WORK TO BE COMPLETED: From the records below, print only the part that opens with the line containing "W330 WINTER ICEPT EVO3" and closes with the line containing "Ze zijn thought"; omit the pictures.

--------------------------------------------------

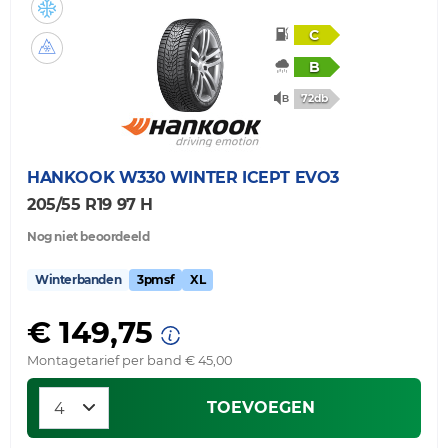
C
B
72db
HANKOOK
W330 WINTER ICEPT EVO3
205/55 R19 97 H
Nog niet beoordeeld
Winterbanden
3pmsf
XL
€ 149,75
Montagetarief per band € 45,00
TOEVOEGEN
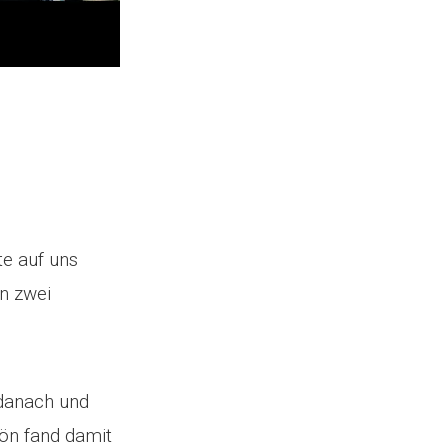
e auf uns
en zwei
danach und
lön fand damit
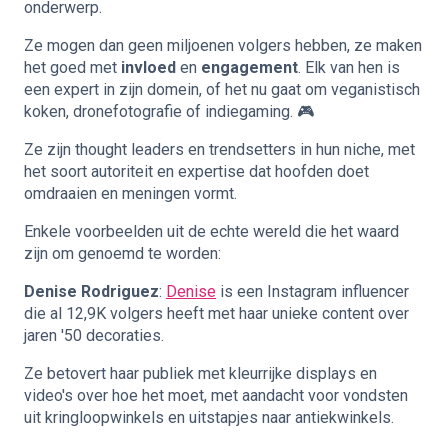
onderwerp.
Ze mogen dan geen miljoenen volgers hebben, ze maken
het goed met
invloed
en
engagement
. Elk van hen is
een expert in zijn domein, of het nu gaat om veganistisch
koken, dronefotografie of indiegaming. 🎮
Ze zijn thought leaders en trendsetters in hun niche, met
het soort autoriteit en expertise dat hoofden doet
omdraaien en meningen vormt.
Enkele voorbeelden uit de echte wereld die het waard
zijn om genoemd te worden:
Denise Rodriguez
:
Denise
is een Instagram influencer
die al 12,9K volgers heeft met haar unieke content over
jaren '50 decoraties.
Ze betovert haar publiek met kleurrijke displays en
video's over hoe het moet, met aandacht voor vondsten
uit kringloopwinkels en uitstapjes naar antiekwinkels.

--------------------------------------------------

WRITTEN SOLUTION:
W330 WINTER ICEPT EVO3
205/55 R19 97 H
Nog niet beoordeeld
Winterbanden
3pmsf
XL
€ 149,75
Montagetarief per band € 45,00
TOEVOEGEN
e auf uns
en zwei
danach und
lön fand damit
onderwerp.
Ze mogen dan geen miljoenen volgers hebben, ze maken
het goed met
invloed
en
engagement
. Elk van hen is
een expert in zijn domein, of het nu gaat om veganistisch
koken, dronefotografie of indiegaming. 🎮
Ze zijn thought leaders en trendsetters in hun niche, met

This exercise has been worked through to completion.